The Supreme Court’s Decision
The Supreme Court unanimously ruled in favor of the Jesinoskis holding that their mailing notice to the lender within the three-year period, without filing suit, is sufficient to exercise their right to rescind. Writing for the court, Justice Scalia stated that the statutory language “leaves no doubt that rescission is effected when the borrower notifies the creditor in writing of his intention to rescind. It follows that, so long as the borrower notifies within three years after the transaction is consummated, his rescission is timely.” Justice Scalia stated that the statute is clear and only written notice is required to rescind within the three-year period. The statute does not require a lawsuit to be filed within this three-year period to rescind.
What It Means For Banks
The Supreme Court did not address the question of how long a borrower has to file suit following receipt of a post-three day notice of rescission and provides no guidance as to how the parties might effectuate a rescission years following a loan closing. The language of TILA reads that if a consumer is entitled to rescission, the lender must refund any closing costs and finance charges paid by the consumer and must provide the consumer a release of the mortgage or deed of trust on the real estate securing the loan. This language is unclear whether the lender may then attempt to collect the now unsecured debt. As rescission is an equitable remedy, the lender’s logical argument is that before the consumer is entitled to equitable relief, the consumer must do equity. Therefore, before the lender must release the mortgage or deed of trust, the consumer should tender to the lender the unpaid balance of the loan. The Seventh and Ninth Federal Circuit Courts of Appeal have, in fact, held that the consumer must tender to the lender the unpaid balance of the loan before the consumer is entitled to the benefits of rescission.

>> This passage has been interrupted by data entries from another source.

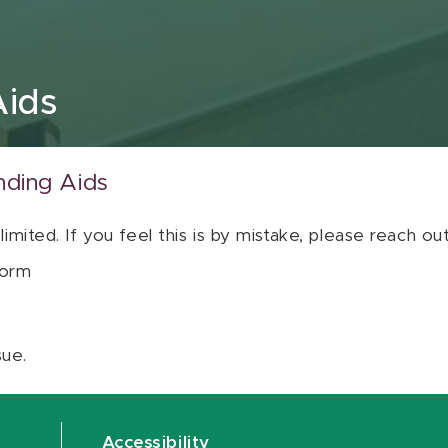
Aids
nding Aids
 limited. If you feel this is by mistake, please reach o
orm
sue.
Accessibility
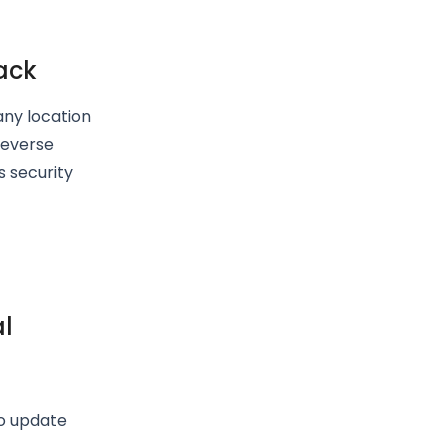
ack
 any location
reverse
s security
al
to update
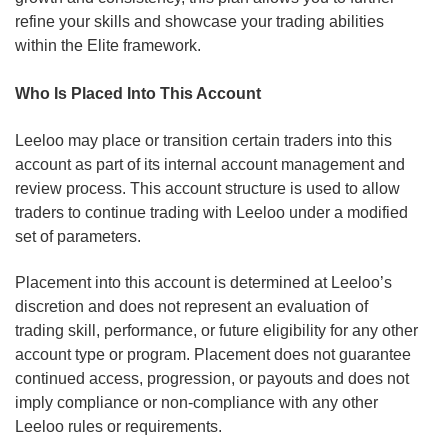
refine your skills and showcase your trading abilities
within the Elite framework.
Who Is Placed Into This Account
Leeloo may place or transition certain traders into this
account as part of its internal account management and
review process. This account structure is used to allow
traders to continue trading with Leeloo under a modified
set of parameters.
Placement into this account is determined at Leeloo’s
discretion and does not represent an evaluation of
trading skill, performance, or future eligibility for any other
account type or program. Placement does not guarantee
continued access, progression, or payouts and does not
imply compliance or non-compliance with any other
Leeloo rules or requirements.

A lender that is already in receipt of a notice of rescission outside the three-day rescission period where no suit has been filed should consult with counsel as to whether the lender should file an action against the borrower to address the validity of the rescission claim and, if the rescission claim is valid, to condition rescission upon the borrower’s return of the loan proceeds before releasing the mortgage or deed of trust.
With respect to future notices of rescission outside the three-day period, after sending its response within 20 days of receipt, as required by TILA, the lender should consider whether it is prudent to take a proactive approach by commencing an action against the borrower as described above. It is critical that lenders have a good record retention policy because defeating a rescission claim will require the lender to demonstrate compliance with TILA long after the loan closing and likely long after the loan may have been sold to a third party.